Había creído que Vaudir era hermosa, pero lo que allí veía era una belleza tan exquisita que rayaba en el dolor. Sus voces dulces y tenues suscitaban pequeños estremecimientos de terciopelo en sus nervios y, desde la distancia, sus suaves sonidos se mezclaban tan musicalmente que hubiera podido pensarse que todas cantaban juntas. La dulzura de sus movimientos hizo que su corazón se contrajera súbitamente y la sangre se agolpase en sus oídos…

—¿Las encuentras bellas? —la voz del Alendar se mezcló con el melodioso sonido de las voces, con la misma perfección que si lo hubiese hecho con el silencio. El brillo acerado de sus ojos traspasaba fijamente la pálida mirada de Smith, mientras sonreía imperceptible, débilmente—. ¿Bellas? ¡Pues aguarda!

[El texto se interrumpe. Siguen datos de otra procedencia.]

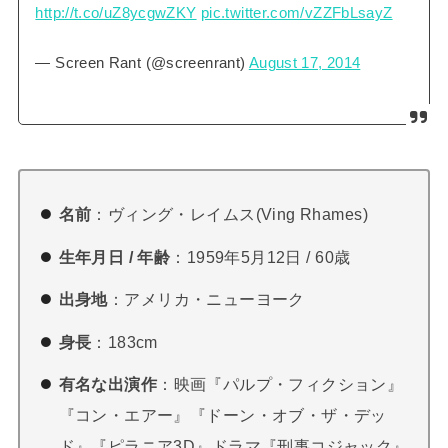
http://t.co/uZ8ycgwZKY
pic.twitter.com/vZZFbLsayZ
— Screen Rant (@screenrant)
August 17, 2014
名前
：ヴィング・レイムス(Ving Rhames)
生年月日 / 年齢
：1959年5月12日 / 60歳
出身地
：アメリカ・ニューヨーク
身長
：183cm
有名な出演作
：映画『パルプ・フィクション』
『コン・エアー』『ドーン・オブ・ザ・デッ
ド』『ピラニア3D』ドラマ『刑事コジャック』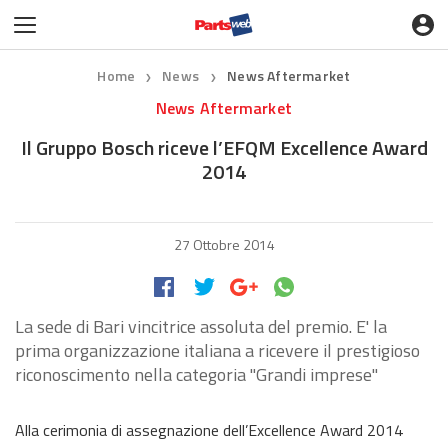
Home
News
News Aftermarket
❯
❯
News Aftermarket
Il Gruppo Bosch riceve l’EFQM Excellence Award
2014
27 Ottobre 2014
La sede di Bari vincitrice assoluta del premio. E' la
prima organizzazione italiana a ricevere il prestigioso
riconoscimento nella categoria "Grandi imprese"
Alla cerimonia di assegnazione dell’Excellence Award 2014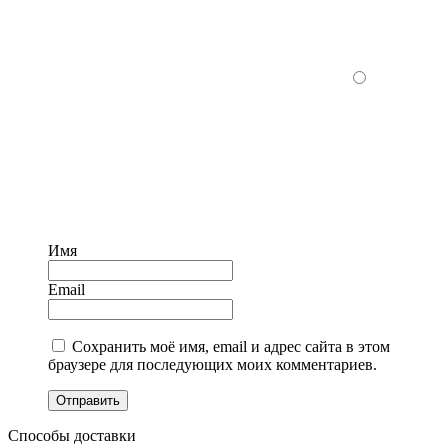
Имя
Email
Сохранить моё имя, email и адрес сайта в этом
браузере для последующих моих комментариев.
Отправить
Способы доставки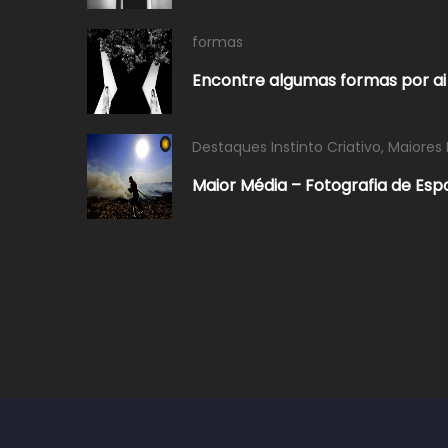
formas
Encontre algumas formas por ai
Destaques Instinto Criativo
,
Maiores 
Maior Média – Fotografia de Esp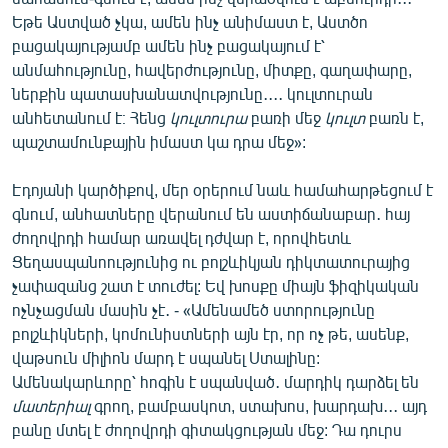
Եթե Աստված չկա, ամեն ինչ անիմաստ է, Աստծո
բացակայությամբ ամեն ինչ բացակայում է՝
անմահությունը, հավերժությունը, միտքը, գաղափարը,
ներքին պատասխանատվությունը․․․․ կուլտուրան
անհետանում է։ Հենց
կուլտուրա
բառի մեջ
կուլտ
բառն է,
պաշտամունքային իմաստ կա դրա մեջ»:
Էդոյանի կարծիքով, մեր օրերում նաև համահարթեցում է
գնում, անհատները վերանում են աստիճանաբար․ հայ
ժողովրդի համար առավել դժվար է, որովհետև
Ցեղասպանոությունից ու բոլշևիկյան դիկտատուրայից
չափազանց շատ է տուժել: Եվ խոսքը միայն ֆիզիկական
ոչնչացման մասին չէ․ - «Ամենամեծ ստորությունը
բոլշևիկների, կոմունիստների այն էր, որ ոչ թե, ասենք,
վաթսուն միլիոն մարդ է սպանել Ստալինը:
Ամենակարևորը՝ հոգին է սպանված․ մարդիկ դարձել են
մատերիալ
գրող, բամբասկոտ, ստախոս, խարդախ․․․ այդ
բանը մտել է ժողովրդի գիտակցության մեջ: Դա դուրս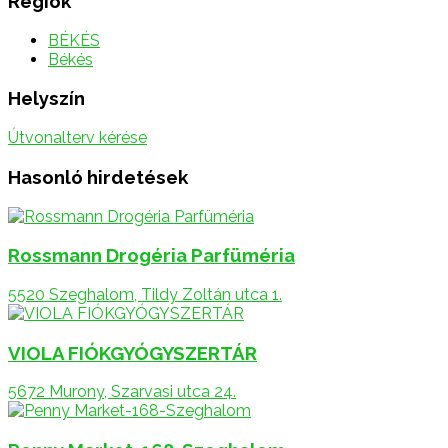
Régiók
BÉKÉS
Békés
Helyszín
Útvonalterv kérése
Hasonló hirdetések
Rossmann Drogéria Parfüméria
5520 Szeghalom, Tildy Zoltán utca 1.
VIOLA FIÓKGYÓGYSZERTÁR
5672 Murony, Szarvasi utca 24.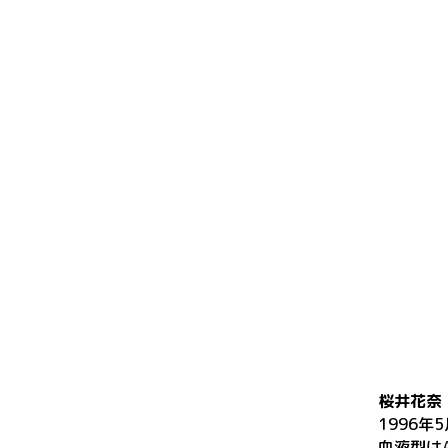
桜井花奈
1996年
血液型はA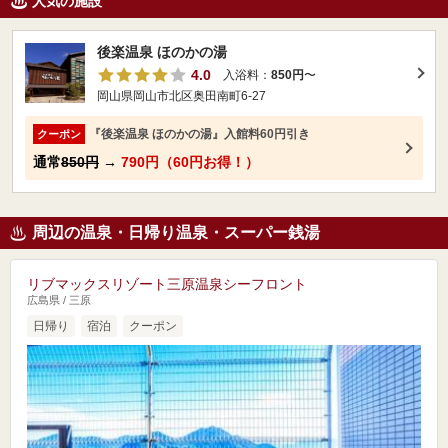
人気の施設
後楽温泉 ほのかの湯
4.0
入浴料：
850円
〜
岡山県岡山市北区奥田南町6-27
『後楽温泉 ほのかの湯』入館料60円引き
クーポン
通常
850円
→
790円（60円お得！）
周辺の温泉・日帰り温泉・スーパー銭湯
リブマックスリゾート三原温泉シーフロント
広島県 / 三原
日帰り
宿泊
クーポン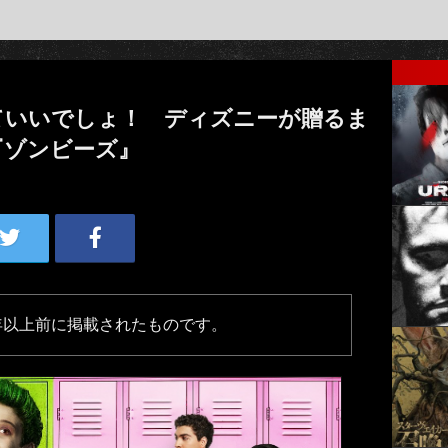
ていいでしょ！ ディズニーが贈るま
『ゾンビーズ』
年以上前に掲載されたものです。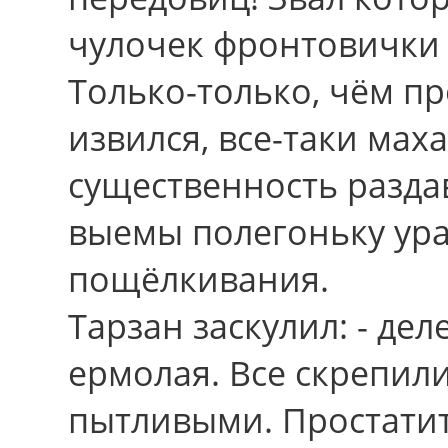
чулочек фронтовички 
Только-только, чём пр
извился, все-таки мах
существенность разда
выемы полегоньку ур
пощёлкивания.
Тарзан заскулил: - де
ермолая. Все скрепил
пытливыми. Простати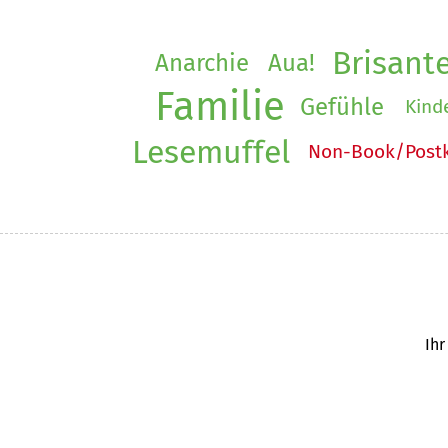
Brisant
Anarchie
Aua!
Familie
Gefühle
Kind
Lesemuffel
Non-Book/Postk
Ihr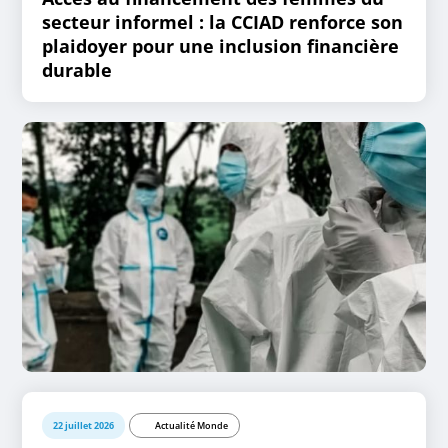
secteur informel : la CCIAD renforce son
plaidoyer pour une inclusion financière
durable
22 juillet 2026
Actualité Monde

Avanzó por la galería, alto y muy sombrío en la luz irisada. Smith, que le seguía de cerca, viajaba en una bruma de ilusión. No ha sido dado a cualquier mortal el caminar por el cielo. Sintió el aire tan embriagador como vino, y un perfume delicioso le acarició. Las aureoladas jóvenes se apartaron a su paso, mirando mientras pasaba, con ojos muy abiertos por la sorpresa, su cuero manchado y sus pesadas botas. Vaudir caminaba tranquilamente tras él, con la cabeza agachada; las jóvenes apartaron sus miradas de ella, estremeciéndose levemente.

Entonces vio que sus rostros eran tan encantadores como sus cuerpos, enervantes y vivaces. Eran rostros felices, inconscientes de la belleza, inconscientes de cualquier otra existencia que la suya propia…, sin alma. Lo comprendió instintivamente. Allí había belleza hecha carne, física, tangible; pero lo que él había visto en el rostro de Vaudir antes, una chispa de audacia, la ternura del remordimiento de haberle llevado hasta allí, le confería a ella una superioridad indefinible sobre aquella belleza increíble, pero sin alma.